TASK =
I'd like the entries repeated exactly, pictures omitted.

Document structure recognition data:
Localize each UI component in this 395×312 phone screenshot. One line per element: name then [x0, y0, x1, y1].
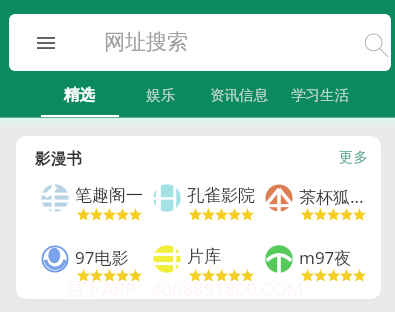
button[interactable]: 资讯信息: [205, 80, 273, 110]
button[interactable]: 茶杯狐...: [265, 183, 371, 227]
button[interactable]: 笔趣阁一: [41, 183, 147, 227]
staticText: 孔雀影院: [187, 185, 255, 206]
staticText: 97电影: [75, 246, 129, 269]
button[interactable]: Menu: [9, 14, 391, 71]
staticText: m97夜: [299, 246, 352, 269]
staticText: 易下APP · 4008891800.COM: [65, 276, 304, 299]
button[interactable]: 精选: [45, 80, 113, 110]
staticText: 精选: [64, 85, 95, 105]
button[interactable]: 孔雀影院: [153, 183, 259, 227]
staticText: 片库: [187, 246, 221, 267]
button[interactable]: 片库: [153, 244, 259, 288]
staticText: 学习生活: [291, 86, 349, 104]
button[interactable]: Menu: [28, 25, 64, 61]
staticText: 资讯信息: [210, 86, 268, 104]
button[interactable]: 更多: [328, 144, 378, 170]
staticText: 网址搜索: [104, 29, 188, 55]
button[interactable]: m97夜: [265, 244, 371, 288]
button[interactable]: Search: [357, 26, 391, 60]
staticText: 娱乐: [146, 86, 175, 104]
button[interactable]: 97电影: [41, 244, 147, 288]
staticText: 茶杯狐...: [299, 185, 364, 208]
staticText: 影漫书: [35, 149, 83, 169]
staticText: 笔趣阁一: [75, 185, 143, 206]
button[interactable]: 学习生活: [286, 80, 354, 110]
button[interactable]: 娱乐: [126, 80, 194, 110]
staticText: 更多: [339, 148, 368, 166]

COMPLETED TASK =
Localize each UI component in this 395×312 phone screenshot. One line per element: name then [x0, y0, x1, y1].
button[interactable]: 资讯信息: [205, 80, 273, 110]
button[interactable]: 茶杯狐...: [265, 183, 371, 227]
button[interactable]: 笔趣阁一: [41, 183, 147, 227]
staticText: 孔雀影院: [187, 185, 255, 206]
staticText: 97电影: [75, 246, 129, 269]
button[interactable]: Menu: [9, 14, 391, 71]
staticText: m97夜: [299, 246, 352, 269]
staticText: 易下APP · 4008891800.COM: [65, 276, 304, 299]
button[interactable]: 精选: [45, 80, 113, 110]
staticText: 精选: [64, 85, 95, 105]
button[interactable]: 孔雀影院: [153, 183, 259, 227]
staticText: 片库: [187, 246, 221, 267]
button[interactable]: 片库: [153, 244, 259, 288]
staticText: 学习生活: [291, 86, 349, 104]
button[interactable]: Menu: [28, 25, 64, 61]
staticText: 资讯信息: [210, 86, 268, 104]
button[interactable]: 更多: [328, 144, 378, 170]
staticText: 网址搜索: [104, 29, 188, 55]
button[interactable]: m97夜: [265, 244, 371, 288]
button[interactable]: Search: [357, 26, 391, 60]
staticText: 娱乐: [146, 86, 175, 104]
button[interactable]: 97电影: [41, 244, 147, 288]
staticText: 茶杯狐...: [299, 185, 364, 208]
staticText: 影漫书: [35, 149, 83, 169]
staticText: 笔趣阁一: [75, 185, 143, 206]
button[interactable]: 学习生活: [286, 80, 354, 110]
button[interactable]: 娱乐: [126, 80, 194, 110]
staticText: 更多: [339, 148, 368, 166]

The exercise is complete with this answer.